UUnit

EDIT:I am updating the wiki page it also has the latest version.

I put this in the Wiki but could not find a place to uplaod packages so I am also posting with attachment here.

UUnit is a simple xUnit style Framework for unit testing inside Unity IDE. NUnit is desegnined to be called from the console or run on a windows GUI. NUnitLite is designed for IDEs like Unity but is not incluced in the Unity Package so to be run easily and portably between projects it needs to included in assests. Unfortunately NUnitlite does not put each class in a file of the same name so Unity will not load the files.

So here is UUnit (version 0.2 as of 2007/08 ). To run its own tests attach “RunnerTestCase” to an object and it’s start method will run the test cases on UUnit. Output goes to Debug.Log. To make your own test cases use “TestCaseTest” as exmple. the “[Test]” attribute marks tests and if the class is added to the suite all methods with a Void return and no paramaters signature will be run.example runner code is below.

		suite = TestSuite()  #create a test suite
		suite.AddAll(TestCaseTest()) #AddAll [Test] methods in TestCaseTest
		result = suite.Run(null) # run all tests
		Debug.Log(result.Summary()) #send results to Debug.Log

45550–1651–$uunit_182.unitypackage (5.84 KB)

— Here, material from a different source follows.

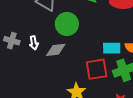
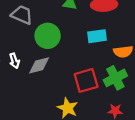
cyan rectangle: (112, 48) -> (97, 36), moved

I have updated UUnit with some changes, and hopefully made it a bit easier for new users to understand and implement. VERY little code has changed, it’s documented on the wiki:

Hello,

I ported UUnit to C# and put it on a SVN repo. Check it at:

http://code.google.com/p/uunit/

[ ]'s,

Hooray!

Sadist! :wink:

In fact NUnit and/or NUnitLite should work fine inside Unity, you just need to provide a frontend that finds tests to run, submits them, and communicates the results. We played with it a bit last year at work.

But the difficult question ends up being, what do you actually want to test? If it’s not Unity-dependent then you’re probably better off testing within the IDE, e.g. using Resharper’s excellent test management features to drive NUnitLite. However, even for non-Unity code it can still be useful to run tests on the target platform, so there is still value in providing xUnit test frameworks inside Unity.

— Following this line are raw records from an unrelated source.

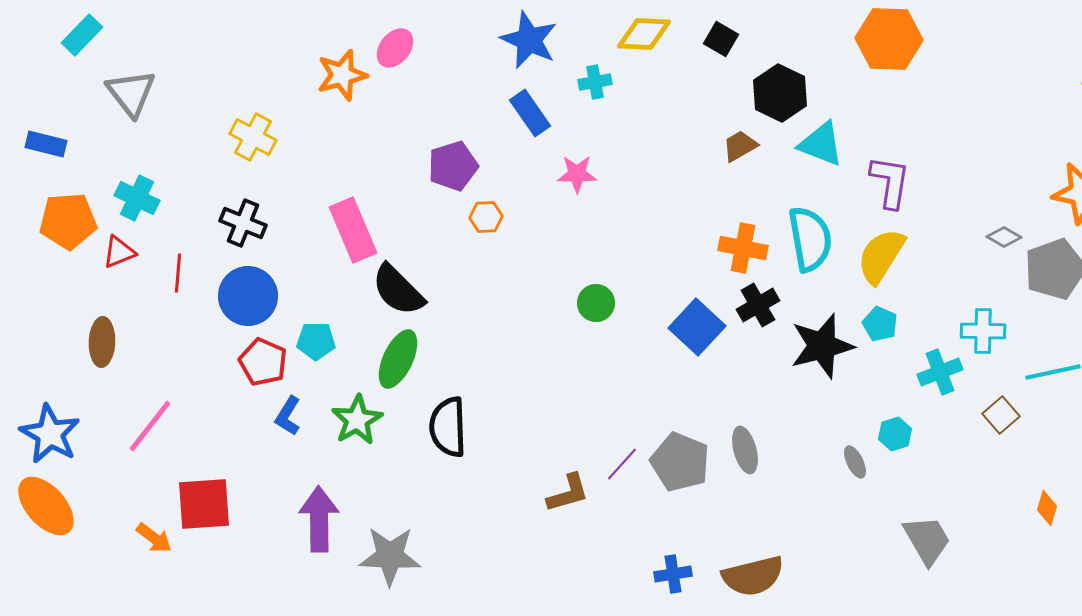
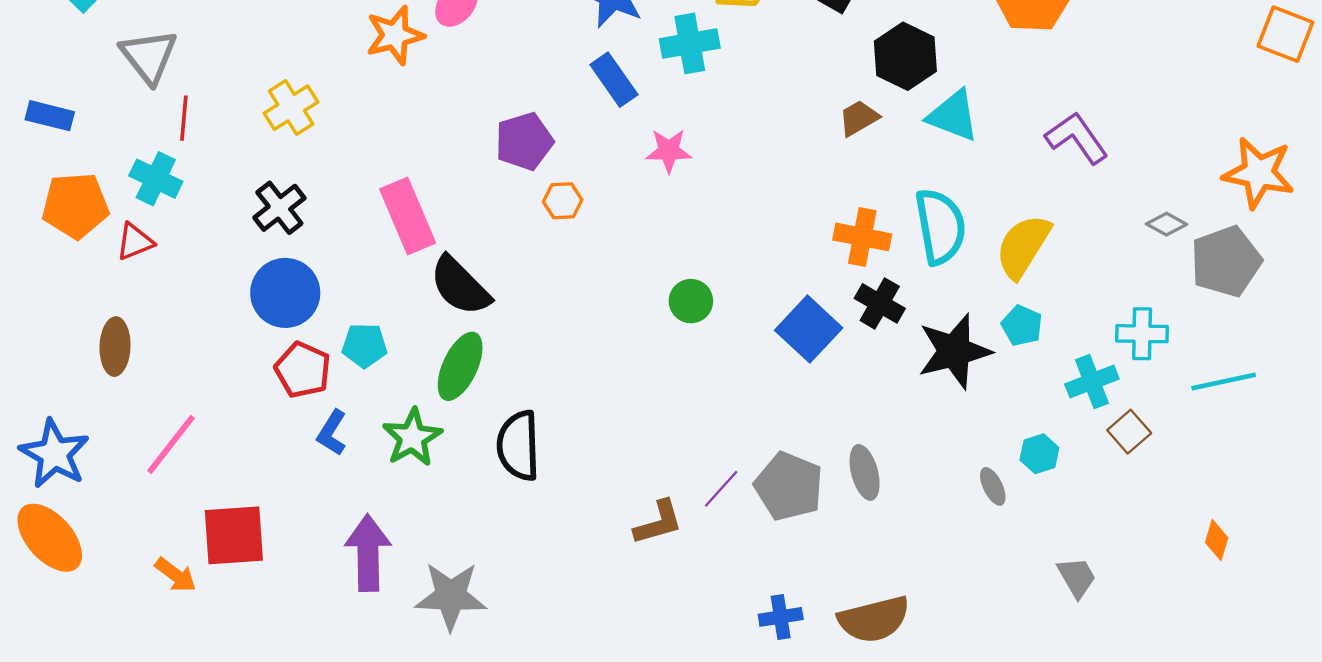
cyan cross: (595, 82) -> (690, 43), size x1.5
yellow cross: (253, 137) -> (291, 108), turned 30
purple L-shape: (890, 182) -> (1077, 138), moved, turned -44
black cross: (243, 223) -> (279, 208), turned 30
red line: (178, 273) -> (184, 118), moved
black cross: (758, 305) -> (880, 303), turned -30
brown square: (1001, 415) -> (1129, 432), moved
gray trapezoid: (927, 540) -> (1077, 577), size x0.7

If it is Unity-dependent then I don’t think xUnit is the right shape. It’s for unit testing, after all, and I think if you use much beyond the maths library then it doesn’t really count as “unit”. Functional testing has a different set of requirements.

Right now the frontend I’m building is a little bit entangled to my project. Once I manage to clean these dependencies up I intend to publish it there.

I agree with you. That is, in my opinion, the core question. As for myself, I’m using UUnit alone to do unit testing and UUnit, fixtures, builders and the edit-time environment to run my functional tests (that because I don’t know how to mock in Unity).

The sad part of this is that my code might have a lot of “hindenbugs”, since I ended up doing things like checking if I’m in editor or in play mode.

If I ever manage to decouple this from my project, I might publish it there as an extension to UUnit… sure, if anyone is interested.